• _Work task_: Transcribe each of the records below exactly, excluding all pictures.

• _Excerpted records_:
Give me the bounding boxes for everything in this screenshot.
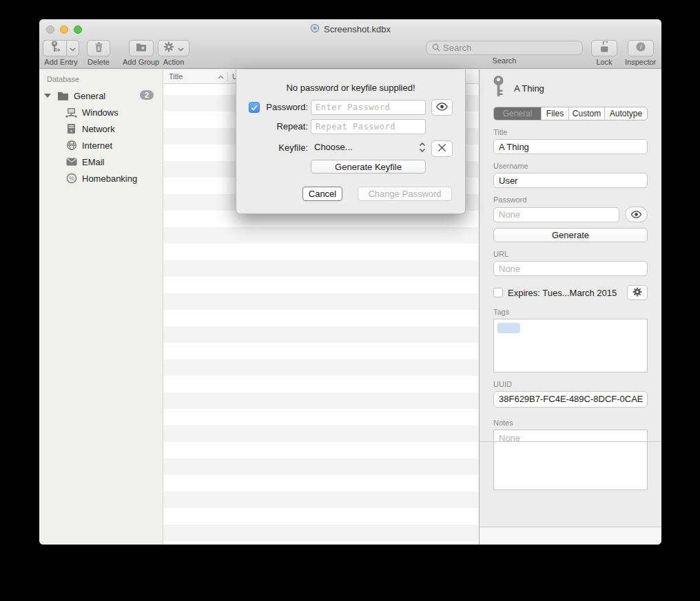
entry-title: A Thing [514,83,544,94]
envelope-icon [65,156,77,168]
password-field-label: Password [493,196,648,204]
password-checkbox[interactable] [249,102,260,113]
gear-icon [632,287,642,299]
search-label: Search [493,56,517,65]
gear-icon [163,41,174,55]
window-chrome: Screenshot.kdbx [39,19,661,69]
search-icon [432,42,440,54]
action-button[interactable] [158,40,189,56]
app-window: Screenshot.kdbx [39,19,661,545]
add-entry-label: Add Entry [44,58,77,66]
globe-icon [65,140,77,151]
sidebar-item-internet[interactable]: Internet [39,137,163,154]
repeat-label: Repeat: [249,121,308,131]
password-sheet: No password or keyfile supplied! Passwor… [236,70,466,214]
sidebar-item-windows[interactable]: Windows [39,104,163,120]
eye-icon [435,101,449,114]
add-entry-dropdown[interactable] [66,40,79,56]
tag-pill[interactable] [497,323,520,333]
title-field-label: Title [493,128,648,136]
password-input[interactable] [493,207,619,222]
sidebar-item-label: Internet [82,140,112,151]
url-field-label: URL [493,250,648,258]
sidebar-item-label: Network [82,124,115,134]
disclosure-triangle-icon[interactable] [44,94,51,98]
percent-icon: % [65,173,77,184]
sort-ascending-icon [218,72,224,81]
uuid-value[interactable]: 38F629B7-FC4E-489C-8DCF-0CAE [493,391,648,408]
sheet-message: No password or keyfile supplied! [236,83,465,93]
inspector-button[interactable]: i [628,40,654,56]
action-label: Action [163,58,185,66]
generate-keyfile-button[interactable]: Generate Keyfile [311,160,426,173]
sidebar-item-network[interactable]: Network [39,120,163,137]
repeat-password-input[interactable] [311,119,426,134]
add-group-button[interactable] [129,40,154,56]
inspector-footer [480,527,661,545]
search-field[interactable] [426,41,583,55]
inspector-label: Inspector [625,58,656,66]
sidebar-header: Database [39,75,163,87]
uuid-field-label: UUID [493,380,648,388]
trash-icon [94,41,103,55]
key-icon [493,76,504,101]
delete-label: Delete [88,58,110,66]
change-password-button[interactable]: Change Password [358,187,452,201]
delete-button[interactable] [87,40,110,56]
lock-button[interactable] [591,40,617,56]
checkmark-icon [251,101,258,114]
tags-field-label: Tags [493,308,648,316]
key-plus-icon [50,41,60,56]
clear-keyfile-button[interactable] [431,140,453,157]
tab-custom[interactable]: Custom [569,107,605,120]
expires-checkbox[interactable] [493,288,503,297]
expires-label: Expires: Tues...March 2015 [508,288,617,298]
sidebar-item-label: General [74,91,105,101]
inspector-panel: A Thing General Files Custom Autotype Ti… [479,70,661,545]
sidebar-item-general[interactable]: General 2 [39,87,163,104]
add-group-label: Add Group [123,58,159,66]
add-entry-button[interactable] [43,40,79,56]
tags-box[interactable] [493,319,648,372]
window-title: Screenshot.kdbx [324,24,391,34]
titlebar[interactable]: Screenshot.kdbx [39,19,661,39]
tab-general[interactable]: General [494,107,542,120]
tab-autotype[interactable]: Autotype [605,107,647,120]
cancel-button[interactable]: Cancel [302,187,342,201]
svg-text:i: i [639,43,641,50]
folder-icon [57,90,69,102]
chevron-down-icon [178,42,184,54]
notes-field-label: Notes [493,419,648,427]
expires-settings-button[interactable] [627,285,648,300]
title-input[interactable] [493,139,648,154]
server-icon [65,123,77,135]
inspector-tabs: General Files Custom Autotype [493,107,648,120]
keyfile-label: Keyfile: [249,143,308,153]
sidebar-item-homebanking[interactable]: % Homebanking [39,170,163,187]
show-password-button[interactable] [625,207,648,222]
info-icon: i [635,41,646,55]
lock-label: Lock [596,58,612,66]
sidebar: Database General 2 Windows Network [39,70,163,545]
document-icon [310,23,320,36]
sidebar-item-label: Homebanking [82,173,137,184]
username-input[interactable] [493,173,648,188]
toolbar: Add Entry Delete Add Group [39,39,661,69]
keyfile-popup[interactable]: Choose... [314,142,353,152]
folder-plus-icon [136,42,147,54]
enter-password-input[interactable] [311,100,426,115]
tab-files[interactable]: Files [542,107,569,120]
unlock-icon [599,41,610,56]
stepper-icon[interactable] [419,141,426,156]
generate-password-button[interactable]: Generate [493,228,648,242]
windows-icon [65,107,77,118]
chevron-down-icon [70,42,76,54]
column-header-title[interactable]: Title [163,72,227,81]
svg-text:%: % [69,175,74,182]
entry-count-badge: 2 [140,90,154,100]
sidebar-item-email[interactable]: EMail [39,154,163,170]
search-input[interactable] [443,43,577,53]
reveal-password-button[interactable] [431,99,453,116]
url-input[interactable] [493,261,648,276]
notes-input[interactable] [493,430,648,490]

• _Response area_:
Give me the bounding boxes for everything in this screenshot.
entry-title: A Thing [514,83,544,94]
envelope-icon [65,156,77,168]
password-field-label: Password [493,196,648,204]
password-checkbox[interactable] [249,102,260,113]
gear-icon [632,287,642,299]
search-label: Search [493,56,517,65]
gear-icon [163,41,174,55]
window-chrome: Screenshot.kdbx [39,19,661,69]
search-icon [432,42,440,54]
action-button[interactable] [158,40,189,56]
app-window: Screenshot.kdbx [39,19,661,545]
add-entry-label: Add Entry [44,58,77,66]
globe-icon [65,140,77,151]
sidebar-item-internet[interactable]: Internet [39,137,163,154]
repeat-label: Repeat: [249,121,308,131]
password-sheet: No password or keyfile supplied! Passwor… [236,70,466,214]
sidebar-item-windows[interactable]: Windows [39,104,163,120]
eye-icon [435,101,449,114]
add-entry-dropdown[interactable] [66,40,79,56]
tag-pill[interactable] [497,323,520,333]
title-field-label: Title [493,128,648,136]
password-input[interactable] [493,207,619,222]
sidebar-item-label: Internet [82,140,112,151]
url-field-label: URL [493,250,648,258]
sidebar-item-label: Network [82,124,115,134]
disclosure-triangle-icon[interactable] [44,94,51,98]
percent-icon: % [65,173,77,184]
sort-ascending-icon [218,72,224,81]
uuid-value[interactable]: 38F629B7-FC4E-489C-8DCF-0CAE [493,391,648,408]
sheet-message: No password or keyfile supplied! [236,83,465,93]
inspector-button[interactable]: i [628,40,654,56]
action-label: Action [163,58,185,66]
generate-keyfile-button[interactable]: Generate Keyfile [311,160,426,173]
sidebar-item-network[interactable]: Network [39,120,163,137]
repeat-password-input[interactable] [311,119,426,134]
add-group-button[interactable] [129,40,154,56]
inspector-footer [480,527,661,545]
search-field[interactable] [426,41,583,55]
inspector-label: Inspector [625,58,656,66]
sidebar-header: Database [39,75,163,87]
uuid-field-label: UUID [493,380,648,388]
trash-icon [94,41,103,55]
key-icon [493,76,504,101]
delete-label: Delete [88,58,110,66]
change-password-button[interactable]: Change Password [358,187,452,201]
delete-button[interactable] [87,40,110,56]
lock-button[interactable] [591,40,617,56]
checkmark-icon [251,101,258,114]
tags-field-label: Tags [493,308,648,316]
key-plus-icon [50,41,60,56]
clear-keyfile-button[interactable] [431,140,453,157]
tab-custom[interactable]: Custom [569,107,605,120]
expires-checkbox[interactable] [493,288,503,297]
expires-label: Expires: Tues...March 2015 [508,288,617,298]
sidebar-item-label: General [74,91,105,101]
inspector-panel: A Thing General Files Custom Autotype Ti… [479,70,661,545]
sidebar-item-general[interactable]: General 2 [39,87,163,104]
add-group-label: Add Group [123,58,159,66]
add-entry-button[interactable] [43,40,79,56]
tags-box[interactable] [493,319,648,372]
window-title: Screenshot.kdbx [324,24,391,34]
titlebar[interactable]: Screenshot.kdbx [39,19,661,39]
tab-general[interactable]: General [494,107,542,120]
tab-autotype[interactable]: Autotype [605,107,647,120]
cancel-button[interactable]: Cancel [302,187,342,201]
svg-text:i: i [639,43,641,50]
folder-icon [57,90,69,102]
chevron-down-icon [178,42,184,54]
notes-field-label: Notes [493,419,648,427]
expires-settings-button[interactable] [627,285,648,300]
title-input[interactable] [493,139,648,154]
server-icon [65,123,77,135]
inspector-tabs: General Files Custom Autotype [493,107,648,120]
keyfile-label: Keyfile: [249,143,308,153]
sidebar-item-homebanking[interactable]: % Homebanking [39,170,163,187]
show-password-button[interactable] [625,207,648,222]
info-icon: i [635,41,646,55]
lock-label: Lock [596,58,612,66]
sidebar: Database General 2 Windows Network [39,70,163,545]
document-icon [310,23,320,36]
sidebar-item-label: Homebanking [82,173,137,184]
username-input[interactable] [493,173,648,188]
toolbar: Add Entry Delete Add Group [39,39,661,69]
keyfile-popup[interactable]: Choose... [314,142,353,152]
folder-plus-icon [136,42,147,54]
enter-password-input[interactable] [311,100,426,115]
tab-files[interactable]: Files [542,107,569,120]
unlock-icon [599,41,610,56]
stepper-icon[interactable] [419,141,426,156]
generate-password-button[interactable]: Generate [493,228,648,242]
windows-icon [65,107,77,118]
chevron-down-icon [70,42,76,54]
column-header-title[interactable]: Title [163,72,227,81]
svg-text:%: % [69,175,74,182]
entry-count-badge: 2 [140,90,154,100]
sidebar-item-email[interactable]: EMail [39,154,163,170]
search-input[interactable] [443,43,577,53]
reveal-password-button[interactable] [431,99,453,116]
url-input[interactable] [493,261,648,276]
notes-input[interactable] [493,430,648,490]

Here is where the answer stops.